Large carnivores are difficult neighbors if one’s livelihood depends on livestock production. African pastoralists perceive little benefit from tolerating lions or expending time, effort, and money to protect their cattle if they can solve the problem permanently with a handful of poison. As most remaining lion range is also occupied by people and their domestic animals, to promote coexistence conservationists must help pastoralists reduce cattle losses while also ensuring that wildlife improves rather than harms their economic and emotional wellbeing. Tourism is central to the latter but few tourist dollars reach the family whose favorite cow was eaten by lions last night. Moreover, much of lion range consists of hot, scrubby bushlands, unattractive for tourism.
What are some of the areas of research you’d like to see tackled in the years ahead?
Making lions and other wildlife worth tolerating is one of the great challenges to preserving wildlife in the developing world and will require much greater western investment than is spent today. Finding ways to promote tolerance of wildlife where impoverished people have more urgent immediate concerns will be key in stemming the wave of extinction sweeping the world today.
How has open science benefited the reach and impact of your research?
Our Living with Lions program in the Amboseli region of Kenya produced the highly successful Lion Guardians project, which employs uneducated Maasai warriors, most of them former lion killers, as citizen scientists, helping their communities avoid livestock losses to predators and working alongside professional biologists in collecting data on lion numbers and ecology. Covering a vast region on foot, the Guardians turned around a rapidly dwindling lion population and produced invaluable data on persecuted lions which are nocturnal, secretive, and very hard to study with standard wildlife research methods. In Laikipia, most ranchers have invested heavily in new methods to protect their cattle from predators, building ‘lion-proof’ nighttime bomas (corrals) of moveable steel fencing rather than local thorn bush, and today very few lions are killed after taking livestock.
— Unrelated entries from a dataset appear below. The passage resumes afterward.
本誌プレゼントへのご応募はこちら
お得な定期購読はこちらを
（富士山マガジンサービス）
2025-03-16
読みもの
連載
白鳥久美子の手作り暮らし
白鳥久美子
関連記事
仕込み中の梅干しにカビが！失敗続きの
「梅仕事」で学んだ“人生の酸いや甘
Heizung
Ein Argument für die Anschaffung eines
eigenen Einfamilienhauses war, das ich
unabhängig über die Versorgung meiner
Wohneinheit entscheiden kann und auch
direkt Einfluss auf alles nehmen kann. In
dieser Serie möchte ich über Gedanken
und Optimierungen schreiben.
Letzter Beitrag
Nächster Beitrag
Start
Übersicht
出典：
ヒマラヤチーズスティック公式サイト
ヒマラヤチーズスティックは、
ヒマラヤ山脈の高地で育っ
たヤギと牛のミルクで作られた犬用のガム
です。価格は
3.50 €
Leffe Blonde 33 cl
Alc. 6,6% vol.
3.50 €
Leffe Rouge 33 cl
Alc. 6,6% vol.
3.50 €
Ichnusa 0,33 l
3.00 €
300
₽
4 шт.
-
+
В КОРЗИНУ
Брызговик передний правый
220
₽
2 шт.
Innovations such as the Lion Guardians project and the lion-proof mobile bomas invented by a Laikipia rancher are too important to hide in academic publications, which are expensive and often inaccessible to the public and practicing conservationists. The current extinction crisis is progressing with terrifying speed. All advances in finding effective measures to protect dwindling species must be made readily available to everyone working to protect life on Earth. Frontiers is at the forefront in the movement to put progress in science and conservation ahead of profits.